А второе событие — встреча с Владимиром Алексеевичем Чивилихиным. Мой друг Вадим Рыковский, ответственный секретарь газеты «Советская культура», приглашает меня в субботу в ресторан Дома журналистов:

— Закажем раков, возьмем по паре кружечек пивка, — сладостно поет он в телефонную трубку. — Мы так мало с тобой видимся.

В ресторане у сотрудников этой газеты свой столик, и когда я вхожу в зал, то вижу, что Вадим за ним не один. С ним мужчина средних лет в очках, с залысинами на лбу. Раки и пиво на столе.

— Познакомься, Гена, — представляет он мне его: — Володя Чивилихин из «Комсомолки». Денежный человек, за «Клавку Иванову»,[126] да «Елки-моталки» премию Ленинского комсомола отхватил.

Я моложе и Рыковского и Чивилихина, но не чувствую себя не в своей тарелке. Наоборот, я с ходу включаюсь в беседу, которую они начали еще до моего прихода. Тема их разговора меня давно волнует. Владимир Алексеевич делится своими задумками о публикации серии своеобразных репортажей из минувшего века.

— Возьмите Козельск, — говорит он, — лесной городок Северской земли. Степняки, обладавшие огромным опытом штурма самых неприступных твердынь того времени, не могли взять его сорок девять дней! И по справедливости Козельск должен бы войти в анналы мировой военной истории наравне с такими ратоборческими гигантами, как Троя и Верден, Смоленск и Севастополь, Брест и Сталинград. Но об этом событии мало кому известно. И виноваты в этом мы, журналисты, писатели. Скажи, Вадим, положа руку на сердце, будешь ты пробивать мои материалы на эту тему у себя?

— Володя! Я то — буду, а выше… — сразу как-то сникает Рыковский.
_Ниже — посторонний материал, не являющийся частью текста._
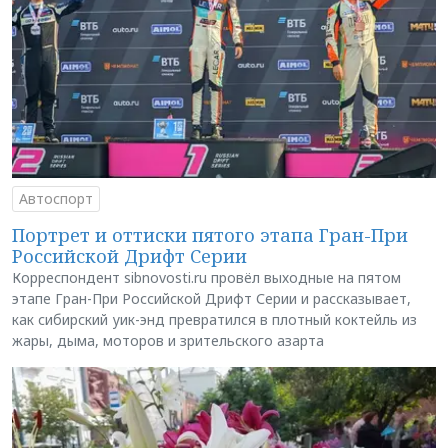
Автоспорт
Портрет и оттиски пятого этапа Гран-При
Российской Дрифт Серии
Корреспондент sibnovosti.ru провёл выходные на пятом
этапе Гран-При Российской Дрифт Серии и рассказывает,
как сибирский уик-энд превратился в плотный коктейль из
жары, дыма, моторов и зрительского азарта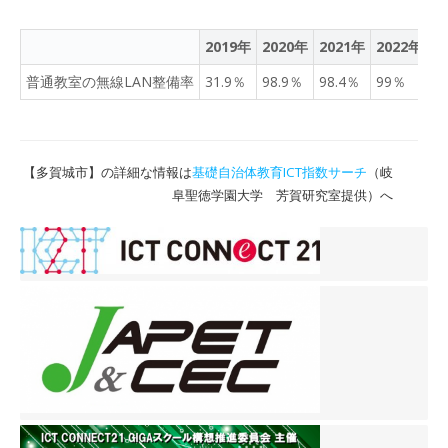
る公教育へのICT普及に貢
献できるよう邁進してまい
2019年
2020年
2021年
2022年
2
ります。 ◆学習eポータル
＋AI型教材「キュビナ」に
普通教室の無線LAN整備率
31.9％
98.9％
98.4％
99％
9
ついて 学習eポータル＋AI
型教材「キュビナ」は、AI
が子どもたち一人ひとりの
習熟度に合わせて最適な問
【多賀城市】の詳細な情報は
基礎自治体教育ICT指数サーチ
（岐
題を出題するアダプティブ
阜聖徳学園大学 芳賀研究室提供）へ
ラーニング教材です。全国
170以上の自治体、小中学
校約2,300校で100万人以
上に利用されています。 小
中5教科、教科書準拠問題
を中心とした10万問以上を
搭載し、子どもたちの主体
的な学び・基礎学力の効率
的な定着とともに、見取り
支援や演習問題配信機能で
先生の働き方もサポートし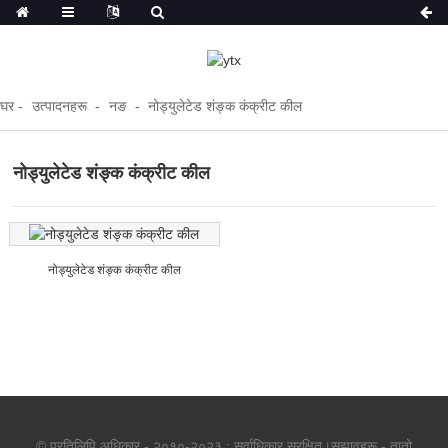
घर
उत्पादनहरू
नङ
नोड्युलेटेड शंङ्क कंक्रीट कील
नोड्युलेटेड शंङ्क कंक्रीट कील
नोड्युलेटेड शंङ्क कंक्रीट कील
© प्रतिलिपि अधिकार - २०१०-२०२३ : सर्वाधिकार सुरक्षित।
सुझावहरू
-
तातो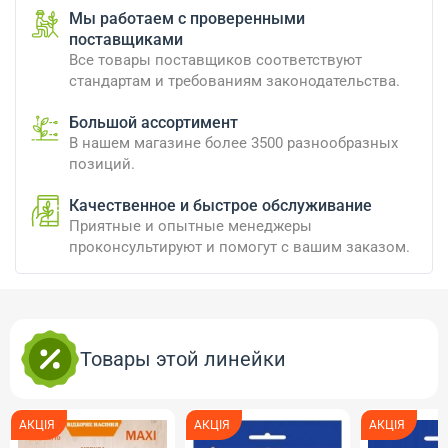
Мы работаем с проверенными
поставщиками
Все товары поставщиков соответствуют
стандартам и требованиям законодательства.
Большой ассортимент
В нашем магазине более 3500 разнообразных
позиций.
Качественное и быстрое обслуживание
Приятные и опытные менеджеры
проконсультируют и помогут с вашим заказом.
Товары этой линейки
АКЦІЯ
АКЦІЯ
АКЦІЯ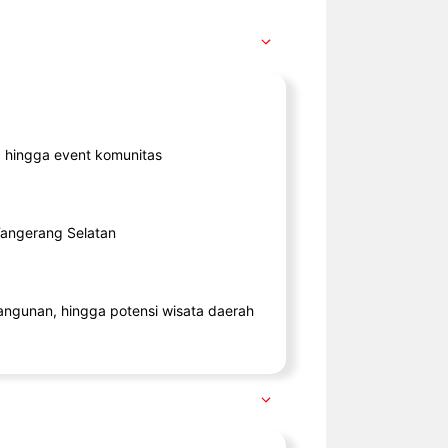
ik, hingga event komunitas
 Tangerang Selatan
angunan, hingga potensi wisata daerah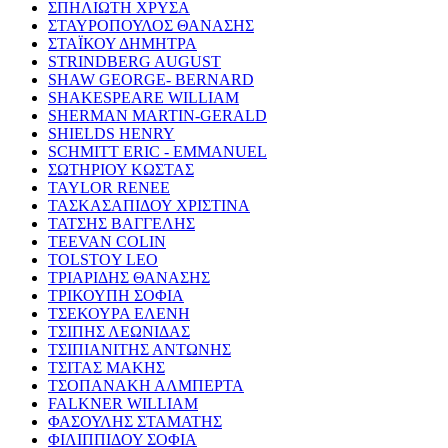
ΣΠΗΛΙΩΤΗ ΧΡΥΣΑ
ΣΤΑΥΡΟΠΟΥΛΟΣ ΘΑΝΑΣΗΣ
ΣΤΑΪΚΟΥ ΔΗΜΗΤΡΑ
STRINDBERG AUGUST
SHAW GEORGE- BERNARD
SHAKESPEARE WILLIAM
SHERMAN MARTIN-GERALD
SHIELDS HENRY
SCHMITT ERIC - EMMANUEL
ΣΩΤΗΡΙΟΥ ΚΩΣΤΑΣ
TAYLOR RENEE
ΤΑΣΚΑΣΑΠΙΔΟΥ ΧΡΙΣΤΙΝΑ
ΤΑΤΣΗΣ ΒΑΓΓΕΛΗΣ
TEEVAN COLIN
TOLSTOY LEO
ΤΡΙΑΡΙΔΗΣ ΘΑΝΑΣΗΣ
ΤΡΙΚΟΥΠΗ ΣΟΦΙΑ
ΤΣΕΚΟΥΡΑ ΕΛΕΝΗ
ΤΣΙΠΗΣ ΛΕΩΝΙΔΑΣ
ΤΣΙΠΙΑΝΙΤΗΣ ΑΝΤΩΝΗΣ
ΤΣΙΤΑΣ ΜΑΚΗΣ
ΤΣΟΠΑΝΑΚΗ ΑΛΜΠΕΡΤΑ
FALKNER WILLIAM
ΦΑΣΟΥΛΗΣ ΣΤΑΜΑΤΗΣ
ΦΙΛΙΠΠΙΔΟΥ ΣΟΦΙΑ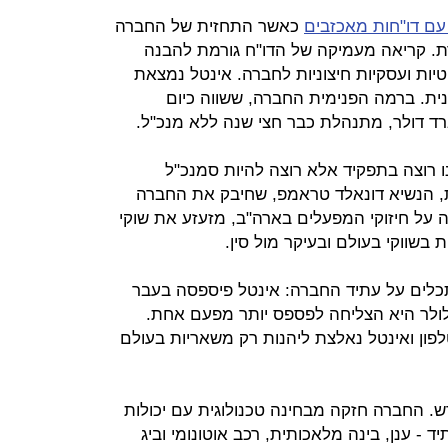
עם דו"חות מאכזבים
כאשר התחזית של החברה
. קריאה מעמיקה של הדו"ח גורמת להבנה
טיות ועסקיות חיצוניות לחברה. אינטל נמצאת
ית. ברמה הפנימית החברה, ששווה כיום
נו רוצה בתפקיד אלא רוצה להיות סמנכ"ל
, הנשיא דונאלד טראמפ, שחיבק את החברה
על חיזוקי המפעלים בארה"ב, מזעזע את שוקי
בשווקי בעולם ובעיקר מול סין.
לים על עתיד החברה: אינטל פיספסה בעבר
ולר היא הצליחה לפספס יותר מפעם אחת.
ון ואינטל נאלצת ליהנות רק משאריות בעולם
. החברה חזקה מבחינה טכנולוגית עם יכולות
- ענן, בינה מלאכותית, רכב אוטונומי וביג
— Товарищи, — вступаю я в разговор, — как известно, точкой отсчета российской государственности считается призвание варяжских князей, начало на Руси династии Рюриковичей. По этому поводу проводятся торжества, юбилеи. Это дурь какая-то. Вообще обращение к этой дате, на мой взгляд, является ущербным для русского человека! — горячусь я.

— Не горячись, Гена! К чему заводить этот разговор? Он ни к чему не приведет. Сейчас же у нас за столом появятся «норманисты» и «псевдопатриоты», — смеется Чивилихин. — Спор по этому вопросу длится с восемнадцатого века.

— Я убежден, что началом Российской государственности надо считать 25 июня 860 года! — почти кричу я, вскочив со стула. — Я имею в виду фактическое, дипломатическое признание русского государства Византийской империей и всеми крупными государствами того времени.

— Гена, давай все по порядку, — успокаивает меня Вадим. — Лично я ничего не понимаю. Начни с отправной точки, с причала.

— В Брюссельской библиотеке хранятся византийские рукописи одиннадцатого тринадцатого веков и так называемая Хроника Манасии. В ней перечень римских и византийских императоров и комментарии к событиям, при них происходящим. Так вот, после имени византийского императора Михаила III следует сообщение о том, что при нем 18 июня 860 года произошло нашествие Руси на Византию. Есть и дата окончания нашествия и заключения между Русью и Византией договора «мира и любви» — 25 июня 860 года. Понятно?